* [Your assignment]:
Each line of the data holding "twilio" should be found and copied.

* [Records provided]:
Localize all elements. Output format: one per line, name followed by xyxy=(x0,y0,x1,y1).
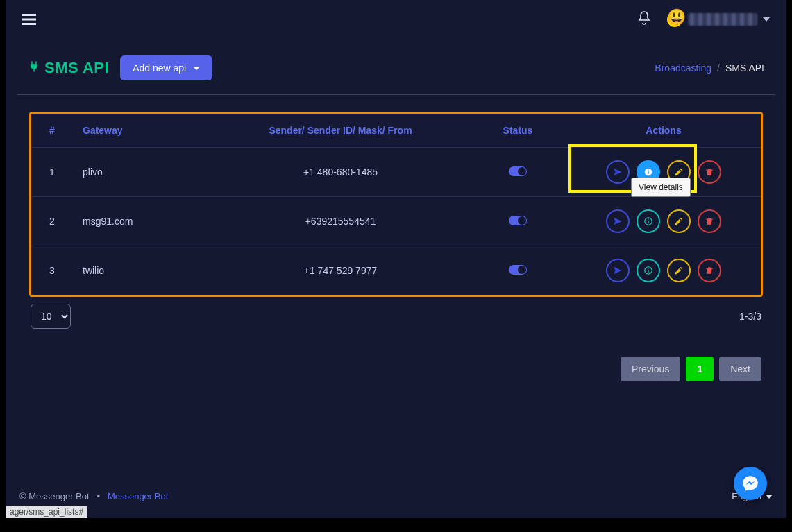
footer-dot: • xyxy=(96,491,100,501)
col-header-status: Status xyxy=(469,114,566,148)
pagination: Previous 1 Next xyxy=(17,329,775,398)
browser-status-strip: ager/sms_api_lists# xyxy=(6,506,87,518)
cell-actions xyxy=(566,197,761,246)
edit-icon xyxy=(674,266,684,275)
breadcrumb-separator: / xyxy=(717,62,720,74)
sms-api-table: # Gateway Sender/ Sender ID/ Mask/ From … xyxy=(31,114,761,295)
chevron-down-icon xyxy=(766,495,773,499)
messenger-icon xyxy=(741,474,759,492)
cell-index: 2 xyxy=(31,197,73,246)
cell-index: 3 xyxy=(31,246,73,295)
table-row: 3 twilio +1 747 529 7977 xyxy=(31,246,761,295)
add-new-api-button[interactable]: Add new api xyxy=(120,55,212,80)
status-toggle[interactable] xyxy=(509,166,527,176)
col-header-index: # xyxy=(31,114,73,148)
footer: © Messenger Bot • Messenger Bot English xyxy=(6,491,786,501)
pagination-page-1[interactable]: 1 xyxy=(686,357,714,381)
plug-icon xyxy=(28,60,40,76)
edit-button[interactable] xyxy=(667,259,691,282)
info-icon xyxy=(643,216,653,226)
cell-status xyxy=(469,148,566,197)
cell-gateway: msg91.com xyxy=(73,197,212,246)
cell-gateway: plivo xyxy=(73,148,212,197)
edit-button[interactable] xyxy=(667,209,691,233)
page-title: SMS API xyxy=(28,59,109,77)
view-details-button[interactable] xyxy=(637,209,660,233)
table-footer: 10 1-3/3 xyxy=(17,297,775,329)
status-toggle[interactable] xyxy=(509,216,527,225)
add-new-api-label: Add new api xyxy=(133,62,186,74)
trash-icon xyxy=(705,266,714,275)
notifications-button[interactable] xyxy=(638,11,650,28)
cell-index: 1 xyxy=(31,148,73,197)
footer-link[interactable]: Messenger Bot xyxy=(108,491,168,501)
svg-rect-7 xyxy=(648,270,648,273)
sms-api-table-wrap: # Gateway Sender/ Sender ID/ Mask/ From … xyxy=(29,112,763,297)
svg-rect-4 xyxy=(648,221,648,223)
cell-sender: +1 747 529 7977 xyxy=(212,246,469,295)
page-title-text: SMS API xyxy=(44,59,109,77)
pagination-previous[interactable]: Previous xyxy=(621,357,680,381)
col-header-sender: Sender/ Sender ID/ Mask/ From xyxy=(212,114,469,148)
user-menu[interactable] xyxy=(667,12,770,27)
pagination-next[interactable]: Next xyxy=(719,357,761,381)
hamburger-icon xyxy=(22,14,36,25)
info-icon xyxy=(643,266,653,275)
cell-status xyxy=(469,246,566,295)
status-toggle[interactable] xyxy=(509,265,527,275)
svg-rect-8 xyxy=(648,268,648,269)
table-row: 2 msg91.com +639215554541 xyxy=(31,197,761,246)
cell-actions xyxy=(566,246,761,295)
delete-button[interactable] xyxy=(698,160,721,184)
cell-status xyxy=(469,197,566,246)
chevron-down-icon xyxy=(193,67,200,70)
page-header: SMS API Add new api Broadcasting / SMS A… xyxy=(17,50,775,95)
trash-icon xyxy=(705,167,714,177)
per-page-select[interactable]: 10 xyxy=(31,304,71,329)
cell-gateway: twilio xyxy=(73,246,212,295)
result-counter: 1-3/3 xyxy=(739,311,761,322)
send-button[interactable] xyxy=(606,259,630,282)
chevron-down-icon xyxy=(763,17,770,22)
svg-rect-5 xyxy=(648,219,648,220)
delete-button[interactable] xyxy=(698,259,721,282)
footer-copyright: © Messenger Bot xyxy=(19,491,90,501)
messenger-fab[interactable] xyxy=(734,467,767,500)
cell-sender: +639215554541 xyxy=(212,197,469,246)
paper-plane-icon xyxy=(613,266,623,275)
col-header-actions: Actions xyxy=(566,114,761,148)
col-header-gateway: Gateway xyxy=(73,114,212,148)
delete-button[interactable] xyxy=(698,209,721,233)
view-details-button[interactable] xyxy=(637,259,660,282)
breadcrumb-parent[interactable]: Broadcasting xyxy=(655,62,711,74)
breadcrumb-current: SMS API xyxy=(725,62,764,74)
edit-icon xyxy=(674,216,684,226)
menu-toggle[interactable] xyxy=(22,14,36,25)
trash-icon xyxy=(705,216,714,226)
avatar xyxy=(667,12,682,27)
breadcrumb: Broadcasting / SMS API xyxy=(655,62,764,74)
topbar xyxy=(6,0,786,39)
tooltip-view-details: View details xyxy=(631,178,691,197)
send-button[interactable] xyxy=(606,209,630,233)
bell-icon xyxy=(638,11,650,25)
cell-sender: +1 480-680-1485 xyxy=(212,148,469,197)
user-name xyxy=(688,13,757,26)
paper-plane-icon xyxy=(613,216,623,226)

* [Completed task]:
table-row: 3 twilio +1 747 529 7977 xyxy=(31,246,761,295)
cell-gateway: twilio xyxy=(73,246,212,295)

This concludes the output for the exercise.